Fort Worth, Texas – In an unexpected move that has caught some community leaders off-guard, a historic movie theater, a South Fort Worth relic from the 1940s, is slated for demolition to pave the way for a new health center.
The faith-driven healthcare organization Mercy Clinic is behind the project
The proposed plans for the iconic Berry Theater, nestled at 3031 Hemphill Street, have been orchestrated by Mercy Clinic. The faith-driven healthcare organization, which serves residents in the 76110 and 76104 postal regions, filed a permit for the demolition with the city of Fort Worth. This development, however, has evoked surprise among some quarters of the Hemphill community who were not privy to the plans.
According to historical transactions, the clinic acquired the theater in 2021 and had previously bought three adjoining lots in 2016, as evidenced by a report in the public domain. What stirs the pot further is that Mercy Clinic’s preliminary blueprint had implied the preservation of the theater while erecting the health center in the adjoining lot.
The opacity surrounding the decision has drawn the concern of Fernando Peralta, Chair of the Hemphill Corridor Development Collaborative. Peralta, caught unawares by the clinic’s intention to tear down the theater, voiced his curiosity about the sudden shift in plans.
“I am really sad to hear about that because that is an incredible building with a lot of history,” he said. “I hope they do reach out so we can help them inform the community about this.”

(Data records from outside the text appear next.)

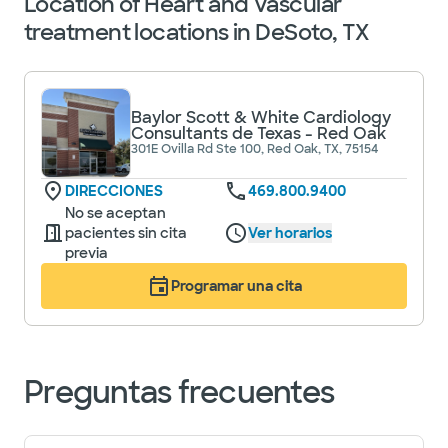
Location of Heart and Vascular
treatment locations in DeSoto, TX
Baylor Scott & White Cardiology
Consultants de Texas - Red Oak
301E Ovilla Rd Ste 100, Red Oak, TX, 75154
DIRECCIONES
469.800.9400
No se aceptan
pacientes sin cita
Ver horarios
previa
Programar una cita
Preguntas frecuentes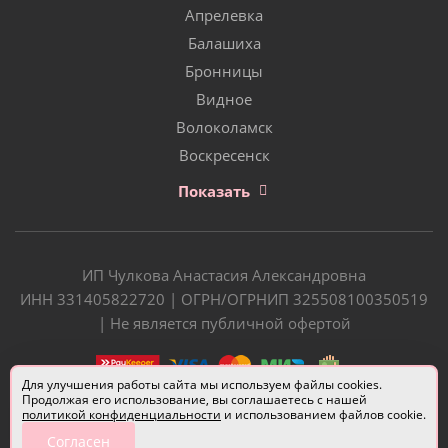
Апрелевка
Балашиха
Бронницы
Видное
Волоколамск
Воскресенск
Показать
ИП Чулкова Анастасия Александровна
ИНН 331405822720 | ОГРН/ОГРНИП 325508100350519
| Не является публичной офертой
Для улучшения работы сайта мы используем файлы cookies.
Продолжая его использование, вы соглашаетесь с нашей
политикой конфиденциальности
и использованием файлов cookie.
Согласен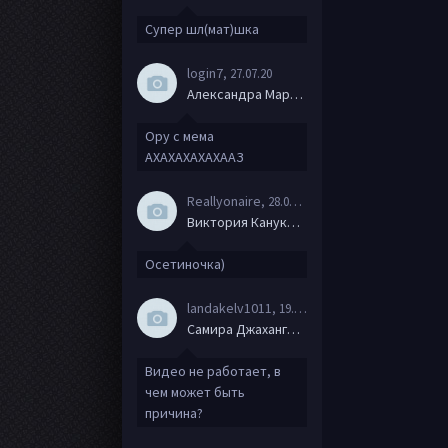
Супер шл(мат)шка
login7
, 27.07.20
Александра Маркова
Ору с мема
АХАХАХАХАХААЗ
Reallyonaire
, 28.06.20
Виктория Канукова
Осетиночка)
landakelv1011
, 19.06.20
Самира Джахангирова
Видео не работает, в
чем может быть
причина?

Previously christened the White Theater, the Berry Theater traces its roots back to the 1940s. An integral part of the local cultural fabric, it started featuring Spanish-language movies in 1962. This information comes from Cinema Treasures, an entity committed to preserving the heritage of movie theaters throughout the United States.
The Berry Theater has been listed five times as one of Fort Worth’s most endangered places, according to the historic preservation nonprofit Historic Fort Worth. The abandoned building has been closed for more than 35 years.